La vida en nuestro planeta habrá de acabar alguna vez. Si la especie humana no logra emigrar a esferas más acogedoras, desaparecerá. Es probable que el universo estalle cuando alcance los términos de su crecimiento y que cualquier masa desaparezca en el espacio infinito. Todas estas patéticas promesas del universo no consiguen aplacar el apetito de los hombres por contar historias. ¿Por qué este empecinamiento si conocemos la nadería de nuestra existencia, la del cosmos en su conjunto? Las respuestas pueden de dos órdenes: o bien somos un tanto alocados y empleamos tiempo y esfuerzos en narrar y hacer narrar para paliar la angustia de nuestra desaparición, o bien narramos, justamente, porque somos mortales y efímeros. Si fuéramos eternos, invulnerables y perpetuos, no nos interesaría nada terminal y pasajero.
Este dilema alimenta el intento de Will Storr La ciencia de contar historias. Por qué las historias nos hacen humanos y cómo contarlas mejor (traducción de Olga Abasolo, Capitán Swing, Madrid, 2022, 245 páginas). Después de plantearnos tan desconsoladoras perspectivas, acude a la neurología para explicar qué hace nuestro cerebro cuando cuenta historias. Su recorrido demuestra un empeñoso estudio de comparatismo entre literatura y ciencia al definir cerebralmente el arte del relato. Es cierto que este cerebralismo podría ocuparse de cualquier otra actividad humana, con lo que daríamos en la evidencia de nuestra naturaleza cerebral. El arte del cuentista no constituiría una excepción.
Storr sostiene que toda narración se caracteriza por prometer el adviento de un cambio, lo cual produce tensión en el lector, que demanda cambio y espera hallarlo en el texto narrativo. Storr aporta numerosos ejemplos que abonan o desmienten su teoría. Quizá no ha logrado eludir los riegos del extremismo intelectual. Nos presenta el cerebro como un órgano encerrado en una caja, alejado del mundo, a la vez que proporcionándonos las nociones y categorías para saber qué es el mundo. Lo mismo sucede con la realidad en general: el cerebro nos informa de ella dentro de los límites de lo perceptible y, al no abarcarla en su totalidad, llega a la melancólica conclusión de que el cerebro no la conoce. Su labor es alucinada, algo que podemos o no aceptar y que ha hecho llenar incontables páginas desde que hay páginas.

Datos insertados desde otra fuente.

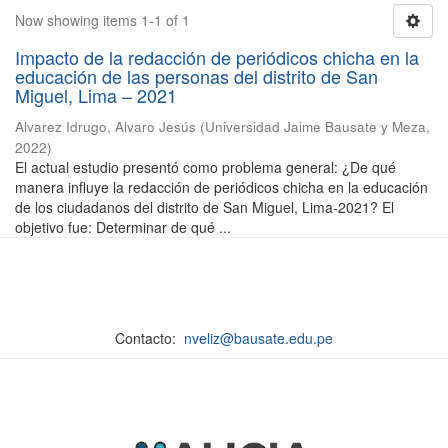
Now showing items 1-1 of 1
Impacto de la redacción de periódicos chicha en la
educación de las personas del distrito de San
Miguel, Lima – 2021
Alvarez Idrugo, Alvaro Jesús
(
Universidad Jaime Bausate y Meza
,
2022
)
El actual estudio presentó como problema general: ¿De qué
manera influye la redacción de periódicos chicha en la educación
de los ciudadanos del distrito de San Miguel, Lima-2021? El
objetivo fue: Determinar de qué ...
Contacto:
nveliz@bausate.edu.pe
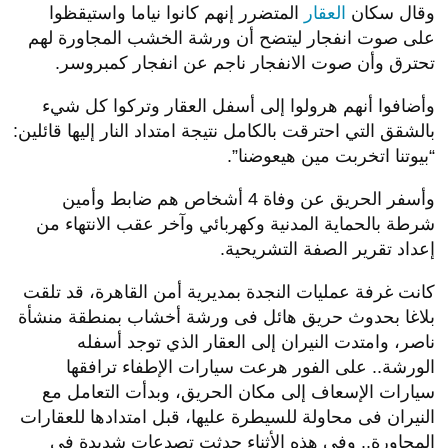
وقال سكان
العقار
المتضرر إنهم كانوا نياما واستيقظوا
على صوت انفجار ليتضح أن ورشة الخشب المجاورة لهم
تحترق وأن صوت الانفجار ناجم عن انفجار كمبروسر.
وأضافوا أنهم هرولوا إلى أسفل العقار وتركوا كل شيء
بالشقق التي احترقت بالكامل نتيجة امتداد النار إليها قائلين:
“بيوتنا اتخربت مين هيعوضنا”.
وأسفر الحريق عن وفاة 4 أشخاص هم ضابط وأمين
شرطة بالحماية المدنية وكهربائي وآخر عقب الانتهاء من
إعداد تقرير الصفة التشريحية.
كانت غرفة عمليات النجدة بمديرية أمن القاهرة، قد تلقت
بلاغا بحدوث حريق هائل فى ورشة أخشاب بمنطقة منشأة
ناصر، وامتدت النيران إلى العقار الذي توجد أسفله
الورشة.. على الفور هرعت سيارات الإطفاء ترافقها
سيارات الإسعاف إلى مكان الحريق، وبدأت التعامل مع
النيران فى محاولة للسيطرة عليها، قبل امتدادها للعقارات
المجاورة.. وفي هذه الأثناء حدثت تصدعات شديدة في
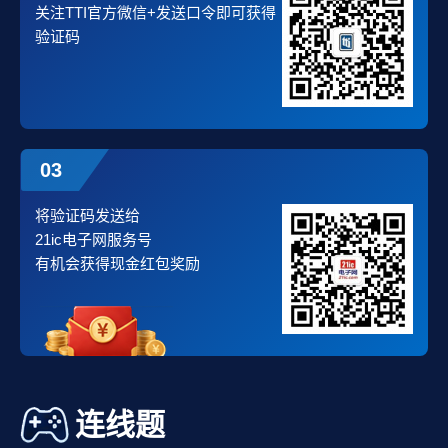
关注TTI官方微信+发送口令即可获得
验证码
03
将验证码发送给
21ic电子网服务号
有机会获得现金红包奖励
连线题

La naturaleza alucinatoria del mundo, la ilusión de lo real entre el budismo y Borges pasando por los idealismos, es rastreable en todas las literaturas. Si la aceptamos hemos de aceptar asimismo que la ciencia neurológica que la denuncia es igualmente ilusa y alucinante. Storr intenta dar cuenta de la literatura desde la ciencia pero lo hace desde una puesta en abismo, un inopinado Aleph en el cual cabe la desesperación abismal del infinito como la dulce navegación a través del infinito cantada por Leopardi. ¿Será que la ciencia es también una rama del árbol literario? Quede para mejor ocasión. Entre tanto, por favor, siéntate y escúchame. Tengo algo que contarte. No olvides que, justamente por eso, Storr nos considera humanos, por ejemplo, a ti y a mí.